Man sentenced to prison for 10th time, mom scolded for improper legal filings
By Ed Runyan
Anthony L. Hall, 42, of Ferndale Avenue Southwest was sentenced to two years in prison Tuesday — his 10th trip there — for using someone else’s debit card and charging $400 worth of merchandise 18 months ago.
His crimes were low-level felonies, the kind that usually result in probation.
But Hall’s lengthy criminal record in Ohio, Pennsylvania and Michigan and his failure to appear for sentencing on the charges last November, didn’t sit well with Gabe Wildman, assistant Trumbull County prosecutor.

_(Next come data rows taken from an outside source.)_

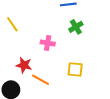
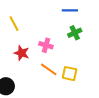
red star: (24, 65) -> (22, 53), moved
orange line: (40, 80) -> (49, 69), moved

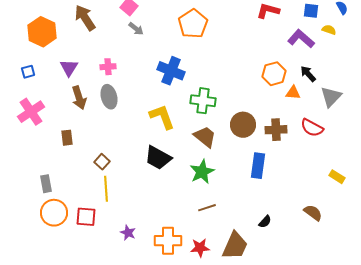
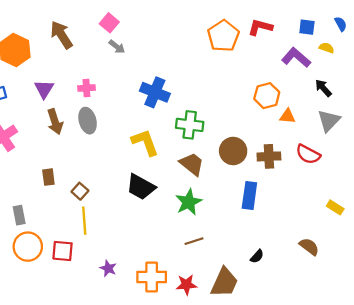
orange pentagon: (193, 24) -> (223, 36), moved
black arrow: (308, 74) -> (323, 88), moved
brown rectangle: (67, 138) -> (48, 177), moved

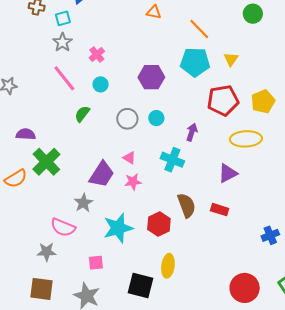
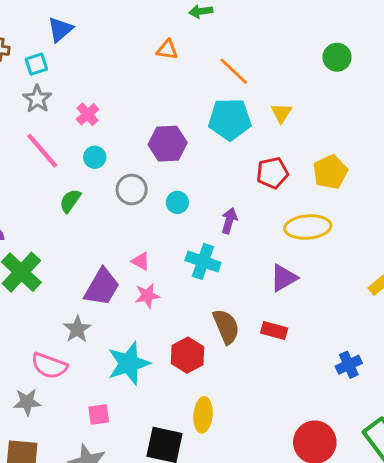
green circle: (253, 14) -> (337, 57), moved
red pentagon: (223, 100) -> (272, 173), size x0.7
gray circle: (127, 119) -> (132, 190), moved

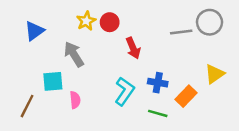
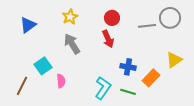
red circle: (110, 22) -> (112, 18), moved
gray arrow: (74, 54) -> (72, 44), moved
cyan square: (53, 81) -> (43, 66), turned -30
cyan L-shape: (124, 91) -> (103, 88), moved

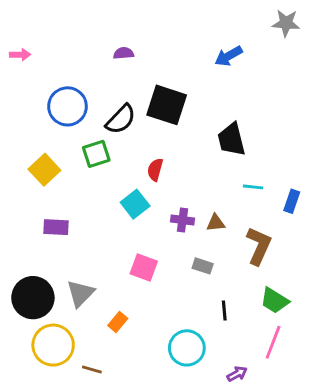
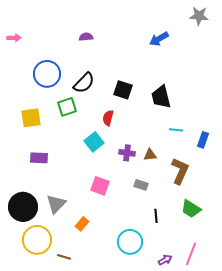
black square: (167, 105) -> (123, 90), moved, size x0.7
yellow square: (44, 170) -> (31, 118), turned 35
pink line: (273, 342) -> (191, 254), moved

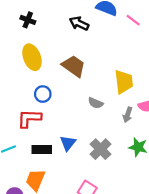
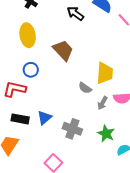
gray semicircle: (96, 103) -> (85, 88), moved
gray cross: (101, 149) -> (72, 129), turned -36

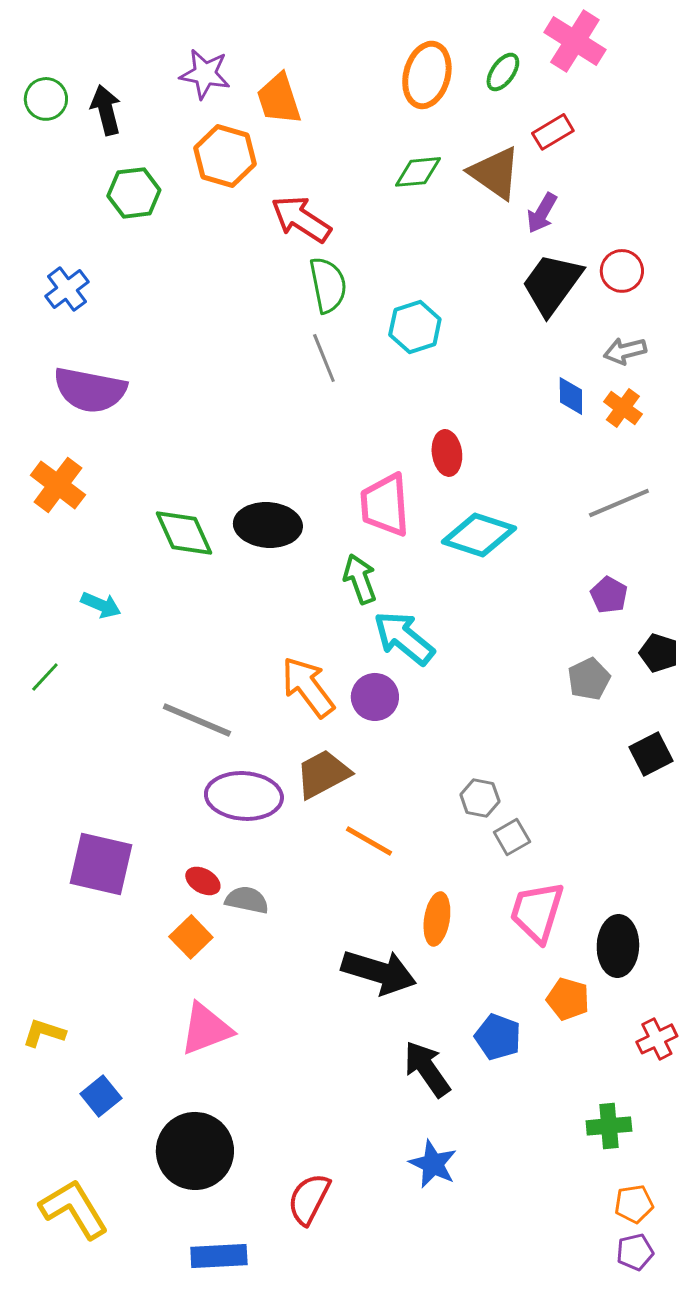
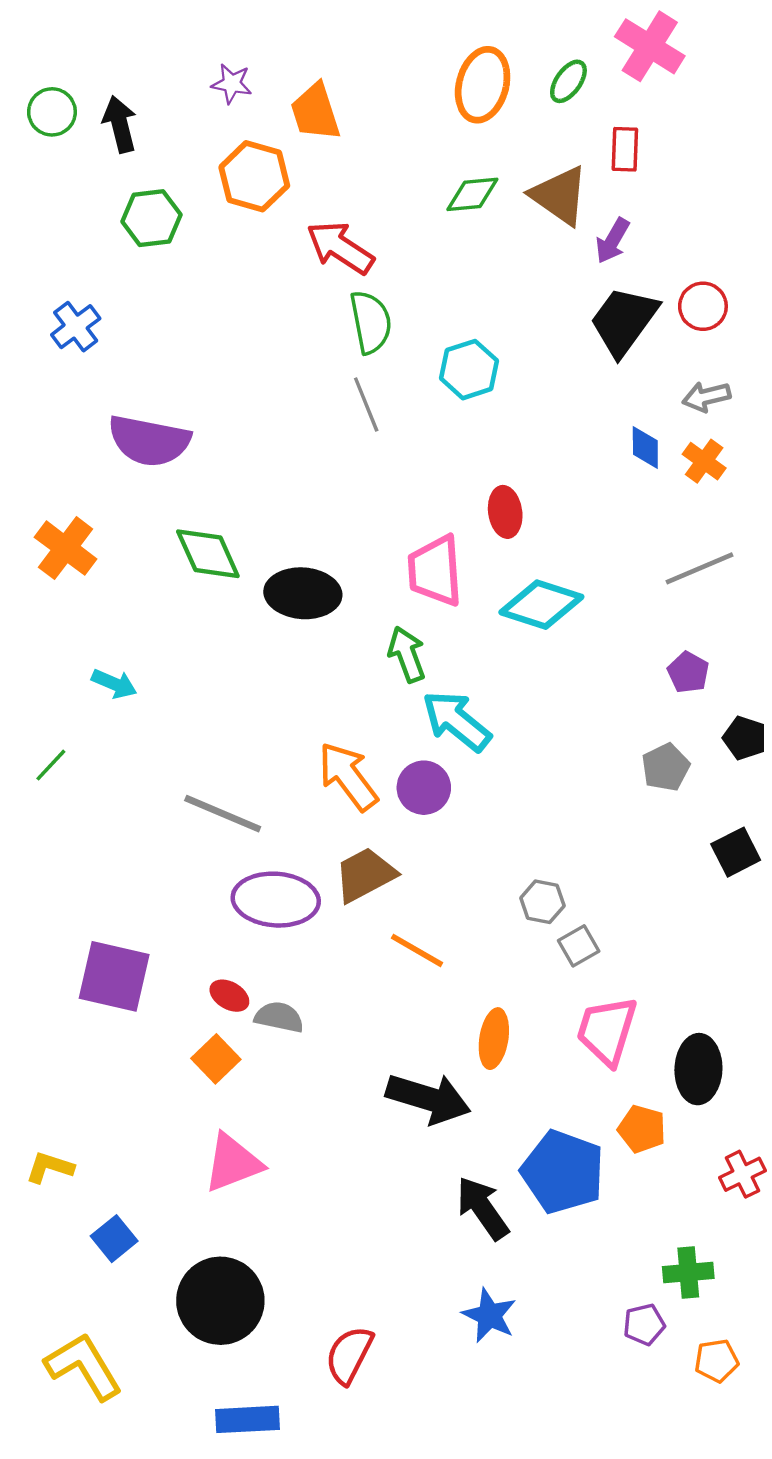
purple star: (205, 74) -> (232, 84), size x0.7
red rectangle: (553, 132) -> (625, 149), turned -57
purple semicircle: (90, 390) -> (149, 441), moved
green diamond: (184, 533) -> (208, 554), moved
blue pentagon: (498, 1037) -> (563, 1172), size x1.6
purple pentagon: (635, 1252) -> (644, 1324), moved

Wildman asked Judge Andrew Logan of common pleas court to give Hall consecutive sentences — meaning separate prison time for two or more crimes rather than the norm of one sentence for several crimes.
Hall was in court Tuesday only because he committed another set of crimes in Allegheny County last December and that resulted in him being brought back to Ohio because of an arrest warrant, Wildman said.

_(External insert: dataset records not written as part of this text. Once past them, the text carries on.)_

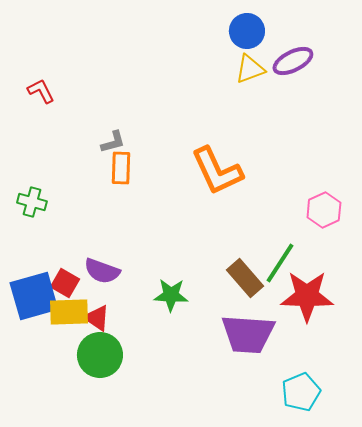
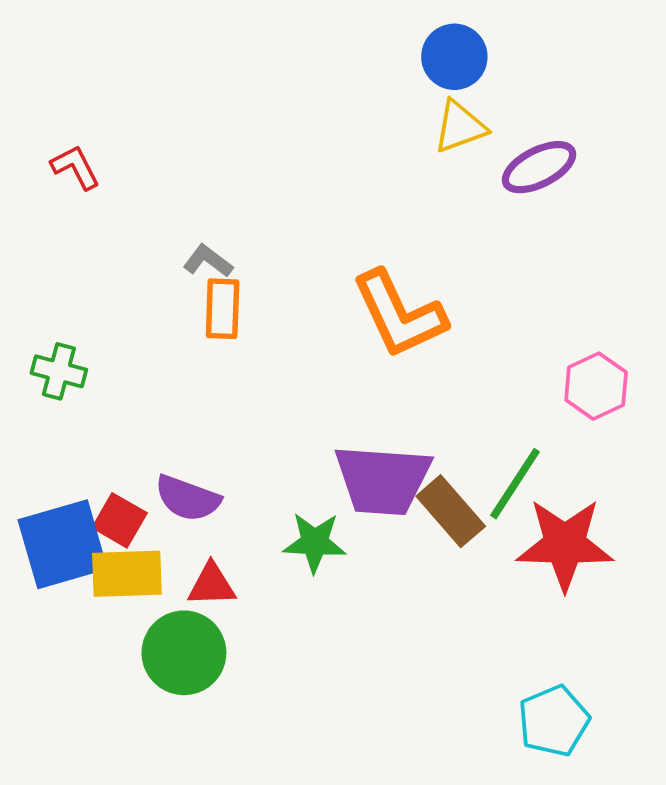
purple ellipse: (293, 61) -> (539, 167), moved
gray L-shape: (113, 142) -> (208, 261), turned -128
red triangle: (97, 318) -> (212, 585), moved, turned -36
purple trapezoid: (248, 334) -> (383, 480), moved

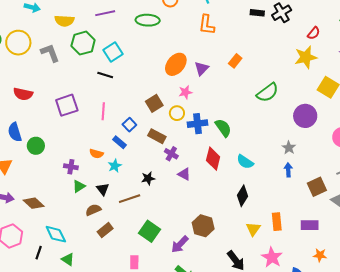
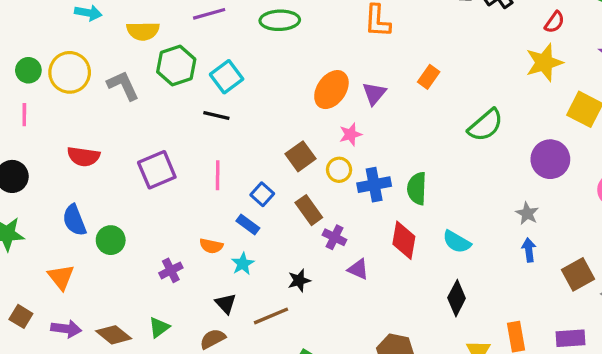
green semicircle: (223, 128) -> (417, 188), turned -138
brown rectangle: (157, 136) -> (309, 210), turned 30
purple cross: (71, 167) -> (171, 270), turned -32
green triangle: (79, 186) -> (159, 327), moved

“He can’t go 30 seconds without committing a crime,” Wildman told Judge Logan.
Judge Logan agreed, sentencing Hall to separate one-year prison terms for receiving stolen property (the debit card) and forgery for signing the victim’s name to use the card.
Judge Logan said the reason for the two sentences was to protect the community.
When Judge Logan was done with Hall, he turned to Hall’s mother, Atty. Dorothea S. Hall of Pittsburgh.
She filed a motion and another pleading in her son’s case asking Judge Logan to give her son probation even though she’s not licensed to practice law in Ohio, didn’t ask the Ohio Supreme Court for permission to do so, and her son had another attorney appointed to his case.
That didn’t sit well with Judge Logan, who called her to the bench after her son’s sentencing.
Judge Logan told her that filing the two documents could be construed as practicing law in Ohio without a license.
He’s referring the matter to the Trumbull County Bar Association to determine whether she should be sanctioned.
After the hearing, Hall said she felt compelled to file the documents to let Judge Logan know her son suffers from an anxiety disorder, depression and drug abuse and “struggles with unresolved childhood issues of rejection, neglect and abandonment.”
“He has served eight months in the Allegheny County jail since his arrest and is motivated to change. He is the father of five children,” she wrote.
His own father started visiting him in jail and they have reconnected “despite 20 years of separation,” she added.
Her request was to have her son given probation and returned to Allegheny County to participate in a faith-based program called House of Crossroads, which “offers everything Anthony needs to help him become a productive member of society,” she wrote.
Wildman asked Judge Logan during the hearing to refuse the treatment program, saying it would be foolish to think Hall was going to make a dramatic recovery after the number of times he’s broken the law.
Trumbull County jail records show he’s been charged with nearly 50 offenses since 1996.
Allegheny County records show about 30 criminal charges filed against him dating back to 1992, including nine counts of burglary.
Hall said her son grew up in Pittsburgh but moved to Ohio after marrying a Warren-area woman.